El jardín
Muy pocas cosas me hacen reír en soledad: la risa debe de ser en mí un rito social, porque cuando estoy solo me sale poco. Pero de entre esas escasas risas hay tres que no me fallan: ciertos videítos de Violencia Rivas, el descubrimiento de alguna metáfora suculenta cuando escribo y la aparición de la primera flor en mi jardín. Una alegría radiante. Y me río. Yo soy medio agnosticote, pero mi mujer, que es de fe, suele hablarme del concepto de la gracia, la manifestación de lo sagrado. El humor, la poesía y las plantas deben ser el módico altarcito que venero.
Para ser feliz un rato, emborracharse. Para ser feliz una semana, hacer un viaje. Para ser feliz un año, casarse. Para serlo toda la vida, cuidar un jardín. Así dicen los chinos, tan proverbiales siempre los tipos.
Grandes, los chinos. Una verdad grande como un ombú: de nada disfruto tanto como de la jardinería. Y nada le va mejor, estoy convencido, al trabajo del escritor. Le siguen, cerquita, los gatos, pero quedan segundos ahí: jardín y escritura son el par maestro. Y analógico: crear una pequeña utopía y habitarla. Recorrerla a diario metiendo mano aquí y allá. Sembrar. Componer. Podar. Sacar hojarasca. No hay nada de lo que hago con las manos en tierra que no encuentre su semejante con las manos en tinta. Y encima se alternan en secuencia deliciosa. Dejar el papel para ir a la tierra y volver al papel.
Creo mucho en la mano verde.
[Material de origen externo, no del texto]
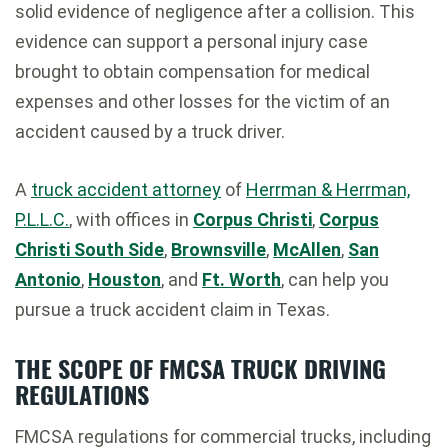
solid evidence of negligence after a collision. This
evidence can support a personal injury case
brought to obtain compensation for medical
expenses and other losses for the victim of an
accident caused by a truck driver.
A
truck accident attorney
of
Herrman & Herrman,
P.L.L.C.
, with offices in
Corpus Christi
,
Corpus
Christi South Side
,
Brownsville
,
McAllen
,
San
Antonio
,
Houston
, and
Ft. Worth
, can help you
pursue a truck accident claim in Texas.
THE SCOPE OF FMCSA TRUCK DRIVING
REGULATIONS
FMCSA regulations for commercial trucks, including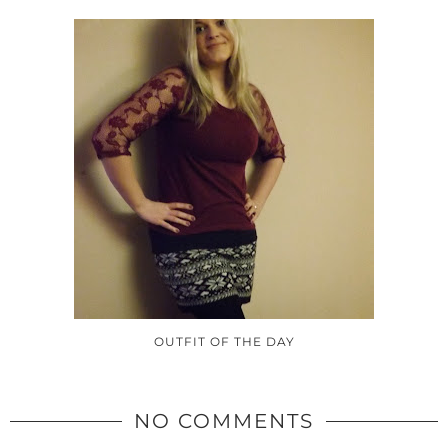
OUTFIT OF THE DAY
NO COMMENTS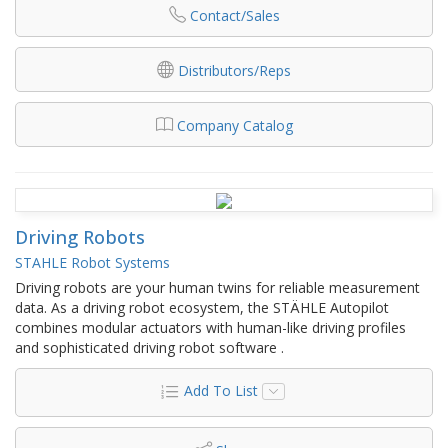
Contact/Sales
Distributors/Reps
Company Catalog
Driving Robots
STAHLE Robot Systems
Driving robots are your human twins for reliable measurement
data. As a driving robot ecosystem, the STÄHLE Autopilot
combines modular actuators with human-like driving profiles
and sophisticated driving robot software .
Add To List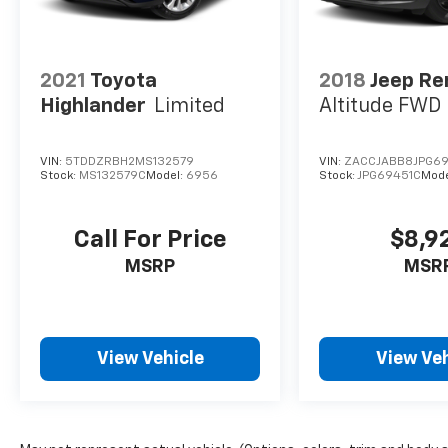
2021
Toyota
2018
Jeep R
Highlander
Limited
Altitude FWD
VIN:
5TDDZRBH2MS132579
VIN:
ZACCJABB8JPG69
Stock:
MS132579C
Model:
6956
Stock:
JPG69451C
Mode
Call For Price
$8,9
MSRP
MSR
View Vehicle
View Veh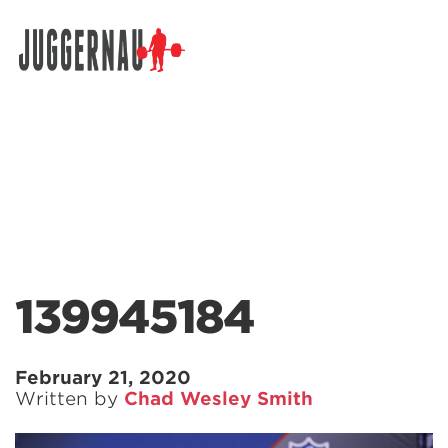
Search for:
139945184
February 21, 2020
Written by
Chad Wesley Smith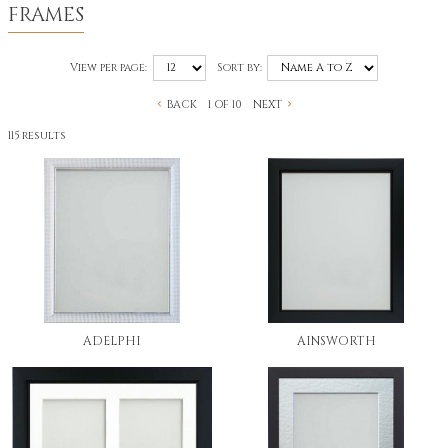
FRAMES
View per page:
Sort by:
BACK
NEXT
1 OF 10
115 results
ADELPHI
AINSWORTH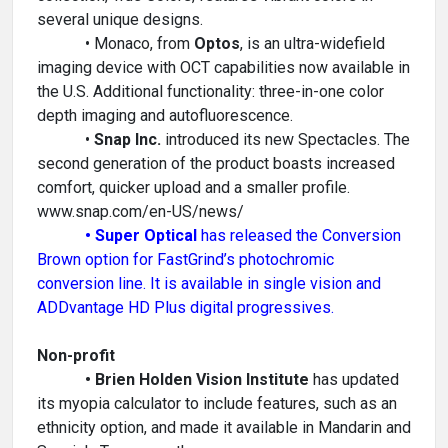
several unique designs.
• Monaco, from
Optos
, is an ultra-widefield
imaging device with OCT capabilities now available in
the U.S. Additional functionality: three-in-one color
depth imaging and autofluorescence.
•
Snap Inc.
introduced its new Spectacles. The
second generation of the product boasts increased
comfort, quicker upload and a smaller profile.
www.snap.com/en-US/news/
• Super Optical
has released the Conversion
Brown option for FastGrind’s photochromic
conversion line. It is available in single vision and
ADDvantage HD Plus digital progressives.
Non-profit
• Brien Holden Vision Institute
has updated
its myopia calculator to include features, such as an
ethnicity option, and made it available in Mandarin and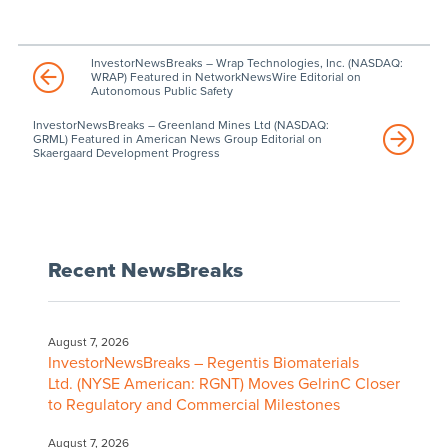
InvestorNewsBreaks – Wrap Technologies, Inc. (NASDAQ:
WRAP) Featured in NetworkNewsWire Editorial on
Autonomous Public Safety
InvestorNewsBreaks – Greenland Mines Ltd (NASDAQ:
GRML) Featured in American News Group Editorial on
Skaergaard Development Progress
Recent NewsBreaks
August 7, 2026
InvestorNewsBreaks – Regentis Biomaterials
Ltd. (NYSE American: RGNT) Moves GelrinC Closer
to Regulatory and Commercial Milestones
August 7, 2026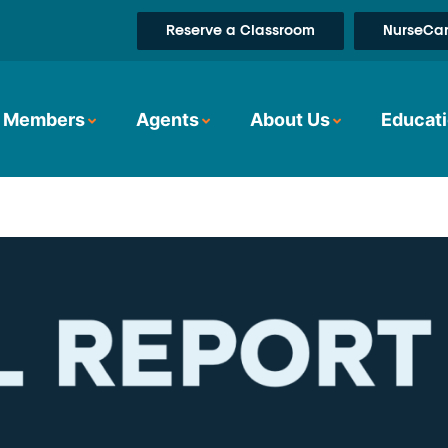
Reserve a Classroom
NurseCar
Members
Agents
About Us
Educati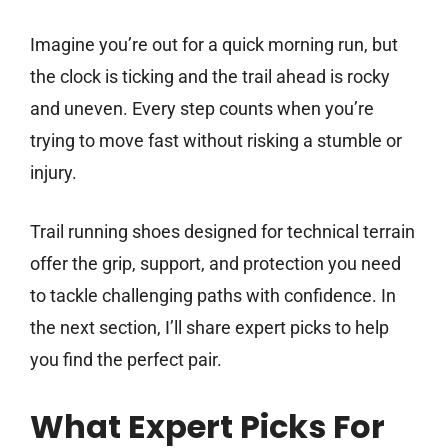
Imagine you’re out for a quick morning run, but
the clock is ticking and the trail ahead is rocky
and uneven. Every step counts when you’re
trying to move fast without risking a stumble or
injury.
Trail running shoes designed for technical terrain
offer the grip, support, and protection you need
to tackle challenging paths with confidence. In
the next section, I’ll share expert picks to help
you find the perfect pair.
What Expert Picks For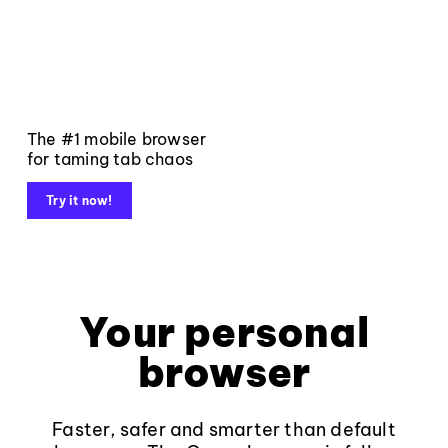
The #1 mobile browser
for taming tab chaos
Try it now!
Your personal
browser
Faster, safer and smarter than default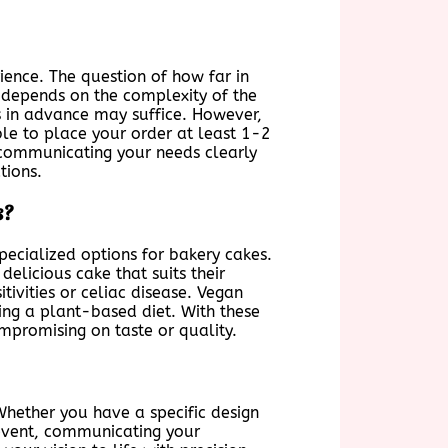
ience. The question of how far in
 depends on the complexity of the
s in advance may suffice. However,
able to place your order at least 1-2
communicating your needs clearly
tions.
s?
pecialized options for bakery cakes.
elicious cake that suits their
tivities or celiac disease. Vegan
ing a plant-based diet. With these
ompromising on taste or quality.
hether you have a specific design
 event, communicating your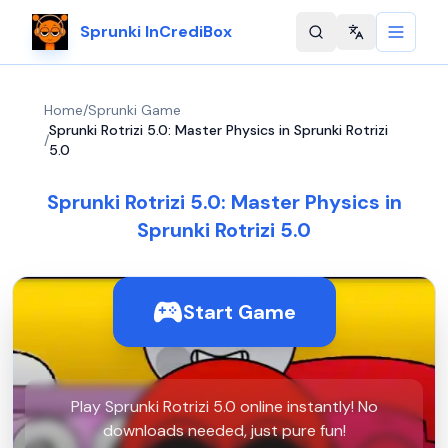
Sprunki InCrediBox
Change langu
Home
/
Sprunki Game
Sprunki Rotrizi 5.0: Master Physics in Sprunki Rotrizi
/
5.0
Sprunki Rotrizi 5.0: Master Physics in
Sprunki Rotrizi 5.0
Start Game
Play Sprunki Rotrizi 5.0 online instantly! No
downloads needed, just pure fun!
No es un invento de las viejas ni una cursilería. Es el contacto profundo y paciente con lo lento y lo silencioso. Nada de quieto ni mudo: eso es ingenuo. Se mueven y hablan, sólo que hay que saber escuchar y tener paciencia. Saber escuchar y esperar el crecimiento de una imagen: de nada sabemos mejor los dramaturgos. A lo que llamamos allá mano verde, le decimos acá buena pluma: gemelos separados al nacer.
Retoco la proverbialidad oriental: Para ser feliz toda la vida, cuidar un jardín mientras escribo.